Christmas is always a bittersweet time of year for me and I always get a little introspective. On December 29, 1995, my family experienced a horrific tragedy. A house fire in the middle of the night claimed my aunt, 17-year old cousin, and 5-year old cousin. My uncle and 4-year old cousin survived. I was 12 and had the flu that Christmas. I remember lying in one of the spare bedrooms in the upstairs of my grandpa’s house while everyone was downstairs celebrating Christmas. My 5-year old cousin spent the day with me, chatting about the new toys he got from Santa. He was such a sweetheart. I also shared a birthday with him. Over the years, the pain dulled a little and Christmas started to feel joyous again. Then, on December 19, 2005, the cousin who survived the house fire passed away in an accident. He was 14. Thankfully, my family is resilient, and we are close. These tragedies brought us closer because we needed each other.

Why do I bring up such sorrowful stories? To tell you this. Whenever you think “it won’t happen to me”, remember this. Not only did it happen once, but it happened twice to my uncle and to my family. The majority of people will not do estate planning. Or, they don’t start to think about estate planning until they are older. Procrastination. The idea that something bad won’t happen to them or their family. Death is difficult to contemplate and even more difficult to talk about. These are the main reasons most people do not have estate plans.

So why do estate planning? Well, some of it is for you. The knowledge that you have things in place to make sure your assets go where you want them to go and that you have named the people you trust to make certain decisions on your behalf. But, I challenge you to think about estate planning in another manner. It’s also for the people you are leaving behind. Those people who have to pick up the pieces all the while trying to deal with their grief. A well-organized estate plan can take much of the stress and hassle off your loved-ones. If you can’t find the time or desire to do it for yourself, do it for them.

Estate planning does not have to be complicated. It does not have to be super expensive. At a minimum, everyone needs a health care power of attorney, a financial power of attorney, and a will. A knowledgeable estate planning attorney will listen to your goals and recommend the right combination of documents you need to achieve those goals.

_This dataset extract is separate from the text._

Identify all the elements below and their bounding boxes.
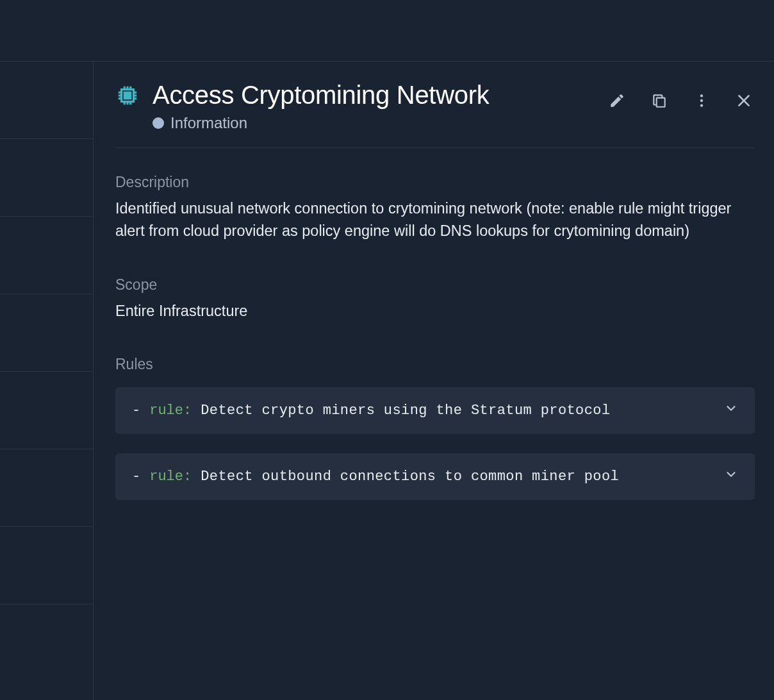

Life is short. Life is busy. Time flies. All of this is true. So, don’t wait. If you’ve been thinking about doing your estate plan but keep putting it off, it’s time to consider putting it higher on your priority list. No one knows what life will hold. Why not get it taken care of so you and your loved ones can rest easier? The beginning of a new year is a great time to take stock of your life as you make resolutions about health, finances, family time, etc. Why not add estate planning to that list of resolutions? You and your family will not regret it.